Having proven remote onboarding strategies helps increase the rate of initial productivity in any business environment, allows engineers to focus on building software, enables HR pros to find the next great hire and provides critical momentum throughout your business. Here are some ways to reap the benefits.
Find your north star
A new remote employee needs a North Star – an ultimate, measurable goal or outcome – to pursue and a clear understanding of what to do next. Without this, they will flail. This slows their ramp-up to value delivery and creates additional work for your team.
The buddy system
Pair your new remote hire with an onboarding buddy. This person will be their primary ally in navigating the onboarding process and getting up to speed with project requirements and team norms.

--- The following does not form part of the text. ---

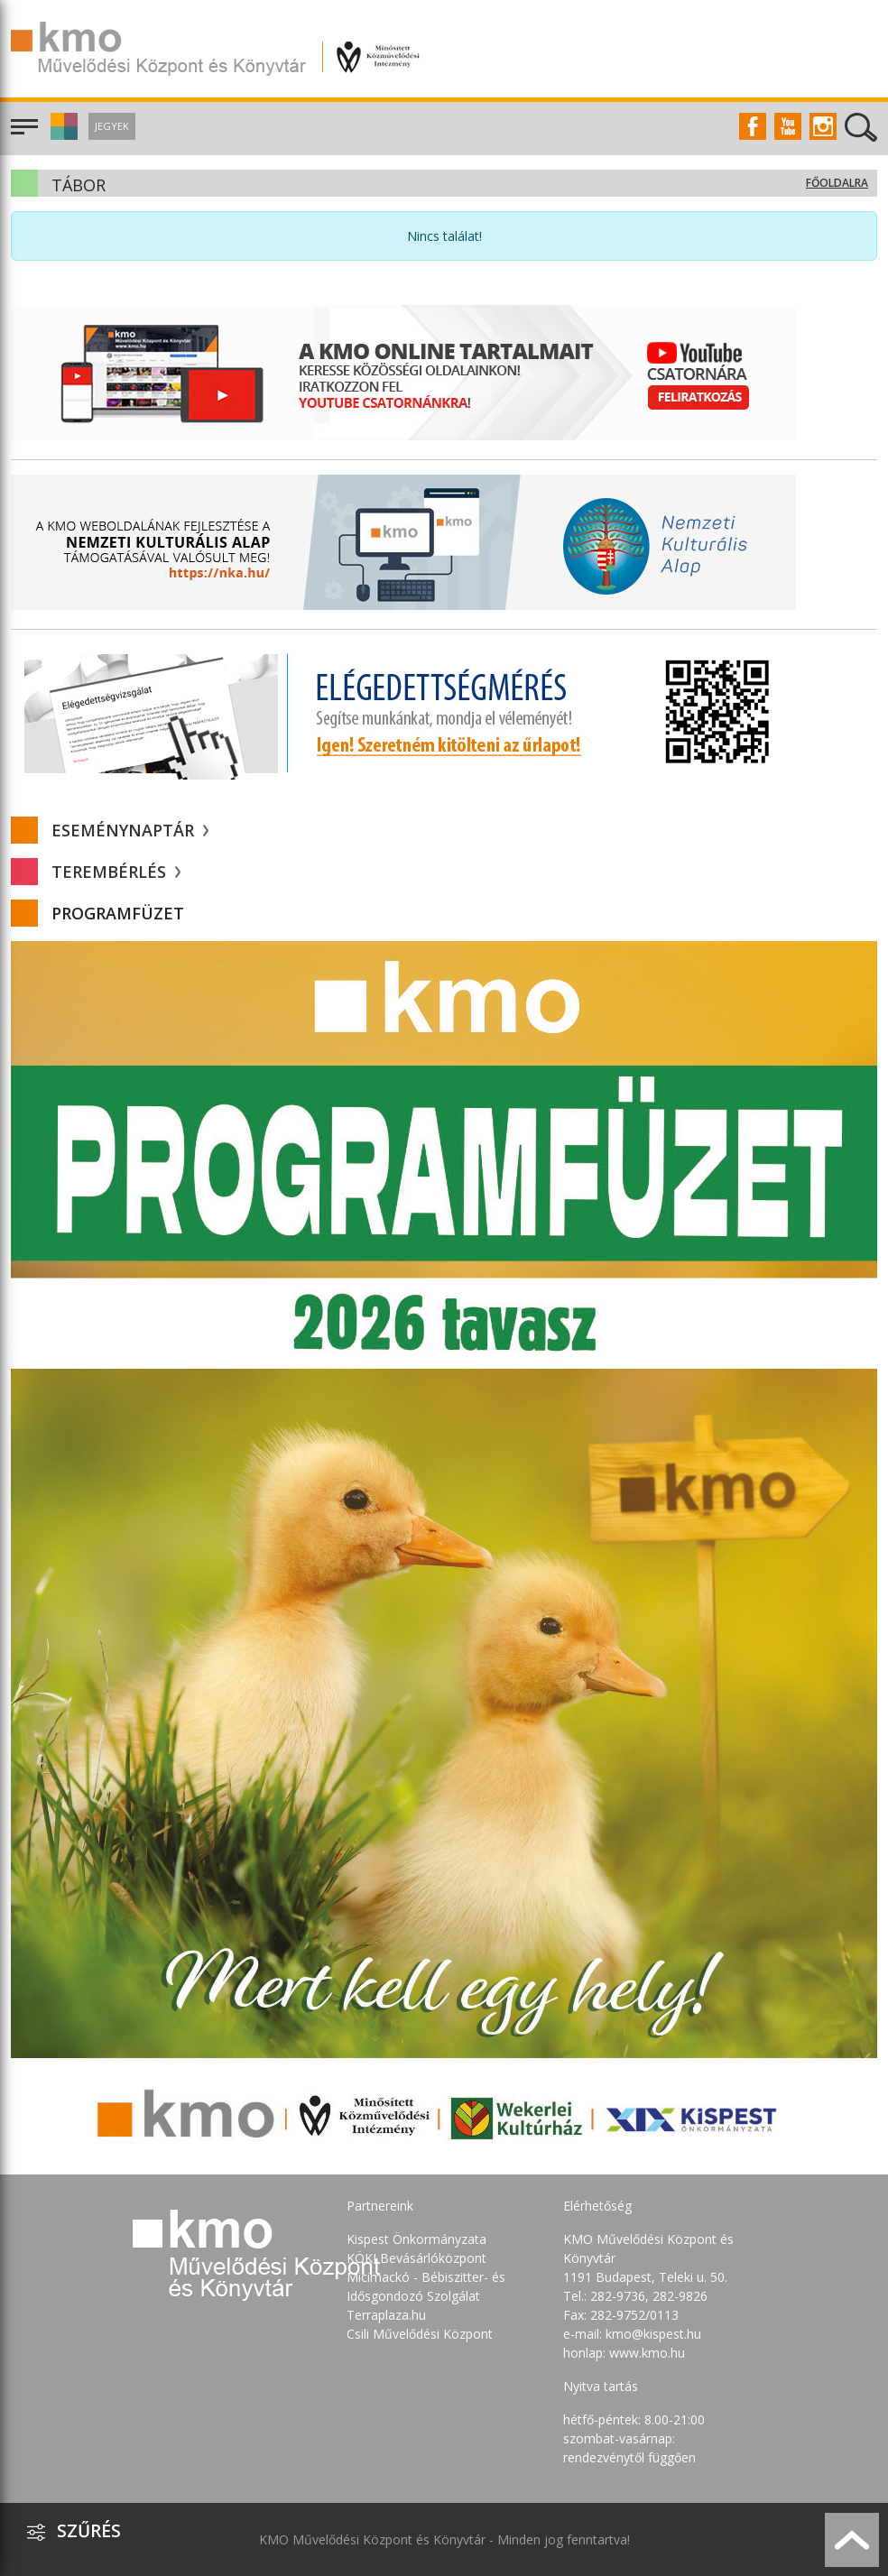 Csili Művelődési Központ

Give this pair a specific measurable goal to reach that goes beyond just checking HR tasks off of a list. This may be building and successfully delivering/demonstrating a new feature, or it may even be getting your first lines of code into production. Celebrate when they achieve this first tangible piece of value.
A little nudge
Facilitate initial positive social interaction and relationship-building. Send a note to the team, copying the new teammate, that announces who they are, their role and what team they’re joining. Include a bio with professional and personal information. Humanize them.
Start talking
Have structured introductory conversations between the new hire/contractor and key people across your company. Topics to cover include the basics – background, role, why they joined – and more business-oriented – new hire expectations, preferred methods of communication, when and how to leverage their skills and position, tips on how to be successful and pitfalls to avoid.
Checklist, please
Provide the new teammate an onboarding checklist. This should include specific tasks in a few categories:
- Basic hygiene: HR stuff, benefit enrollment (if applicable), time-keeping and project tracking, etc.
- Technical setup: Laptop, email, credentials and permissions, Slack channels, network and VPN, data/code repositories
- Team and colleague introductions: Contact information, scheduling one-on-one introductory conversations
- Invites to recurring meetings and events: Daily stand-up, backlog refinement, sprint planning
- Operational domain and working norms: Definition of done, expectations and processes around the build/deploy pipeline, coding standards, pull request process, team working agreements
Listing these tasks with links to supporting documentation and resources provides a roadmap for success by:
- Alleviating anxiety and creating a positive initial experience for the new hire
- Enabling self-directed action and progress
- Easing the burden on fellow teammates who should focus on and prioritize their own sprint deliverables
- Providing a clear feedback loop and progress status to the hiring manager or team lead
- Allowing new hire to get some early wins and positive reinforcement
Refine the process
Set the expectation with the new hire/contractor that they will help refine the onboarding process. Have them capture thoughts on their own experience – what went well, what was clunky or challenging, what would create a better experience for those that come after them. Capture these reactions on a daily basis, clean them up at the end of each week and present them with recommendations back to your organization when the process is complete. Take action and iterate.
Before you know it, this closed-loop will harness the collective energy and enthusiasm of your new hires/contractors to refine your onboarding process into a consistent, repeatable and self-sustaining thing of beauty.